(Supplied entries Opens)

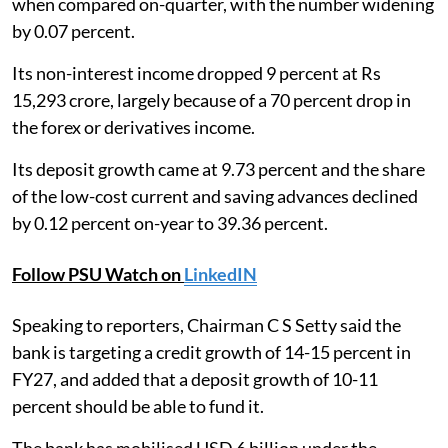
when compared on-quarter, with the number widening
by 0.07 percent.
Its non-interest income dropped 9 percent at Rs
15,293 crore, largely because of a 70 percent drop in
the forex or derivatives income.
Its deposit growth came at 9.73 percent and the share
of the low-cost current and saving advances declined
by 0.12 percent on-year to 39.36 percent.
Follow PSU Watch on
LinkedIN
Speaking to reporters, Chairman C S Setty said the
bank is targeting a credit growth of 14-15 percent in
FY27, and added that a deposit growth of 10-11
percent should be able to fund it.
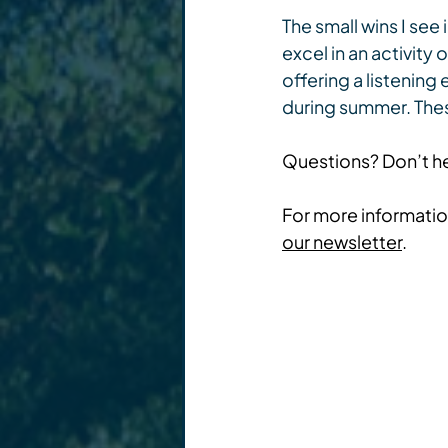
The small wins I see
excel in an activity
offering a listening 
during summer. Thes
Questions? Don’t he
For more information
our newsletter
.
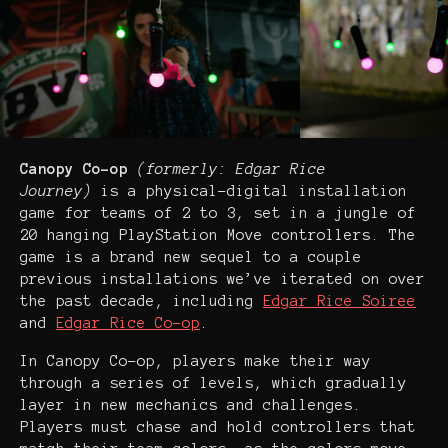
Canopy Co-op
(formerly: Edgar Rice
Journey)
is a physical-digital installation
game for teams of 2 to 3, set in a jungle of
20 hanging PlayStation Move controllers. The
game is a brand new sequel to a couple
previous installations we’ve iterated on over
the past decade, including
Edgar Rice Soiree
and
Edgar Rice Co-op
.
In Canopy Co-op, players make their way
through a series of levels, which gradually
layer in new mechanics and challenges.
Players must chase and hold controllers that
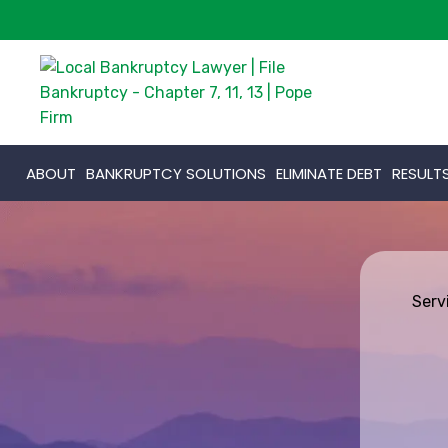
ABOUT
BANKRUPTCY SOLUTIONS
ELIMINATE DEBT
RESULT
Serv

(Supplied entries Closes)

Set down exactly and only the lines from the start of the entries above through the line containing "The small wins I see", both ends included, omitting the pictures.

when compared on-quarter, with the number widening
by 0.07 percent.
Its non-interest income dropped 9 percent at Rs
15,293 crore, largely because of a 70 percent drop in
the forex or derivatives income.
Its deposit growth came at 9.73 percent and the share
of the low-cost current and saving advances declined
by 0.12 percent on-year to 39.36 percent.
Follow PSU Watch on
LinkedIN
Speaking to reporters, Chairman C S Setty said the
bank is targeting a credit growth of 14-15 percent in
FY27, and added that a deposit growth of 10-11
percent should be able to fund it.
The small wins I see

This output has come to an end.